He also said there were reports that regime airstrikes had struck civilians, in areas including Aleppo. In one case, he said, a strike hit civilians who were part of a congregation leaving a mosque.
“Attacks against civilians and the denial of humanitarian aid needs to stop immediately,” said Kirby, who added that the U.S. was urging Russia and other parties with ties to the Syrian regime to use their influence to try to persuade it to stop.
Although the overall level of fighting has dropped since a partial cessation of hostilities took effect two weeks ago, there have been reports of violations on both sides.
Despite of those reported violations, the U.S. said the Syrian opposition, which initially agreed to a two-week cessation, is now willing to allow the cease-fire to continue as the U.N. moves forward with proximity talks.
“None of the armed factions nor the [opposition] High Negotiations Committee itself has indicated they want the cessation to end,” Kirby said.

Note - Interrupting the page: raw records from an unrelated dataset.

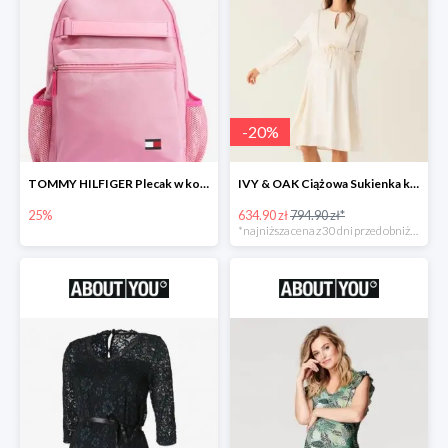
-
20
%
TOMMY HILFIGER Plecak w kolorze różowym -25%
IVY & OAK Ciążowa Sukienka koszulowa -20%
25%
634.90 zł
794.90 zł*
*najniższa cena z 30 dni przed obniżką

Earlier Friday, the High Negotiations Committee umbrella group confirmed that it was ready to participate in the second round of U.N.-facilitated talks in Geneva.
However, it said opposition leader Riyad Hijab thought the chances of reaching an agreement on a political transition were “slim.”
In a statement, the group said the Syrian regime and its allies had carried out unlawful detentions and bombings over civilian areas and had blocked aid access to besieged areas.
Syrian, Russian targets
The first round of proximity talks broke off in early February, partly because of opposition complaints that the Syrian and Russian governments were bombing Syrian rebels instead of the Islamic State and other terrorist groups.
Russia said the Syrian government, which has accused rebels of violations, had confirmed it would participate in the second round of political talks.
Also, Syrian Foreign Minister Walid al-Moallem scheduled a Saturday news conference that may shed more light on his government’s intentions.
Some U.S. analysts have expressed doubt about the prospects for ending Syria’s civil war through dialogue.
“The prospects for a political agreement in Syria have long been dim to negligible,” said Daniel Serwer, a Middle East Institute analyst and professor at the Johns Hopkins School of Advanced International Studies.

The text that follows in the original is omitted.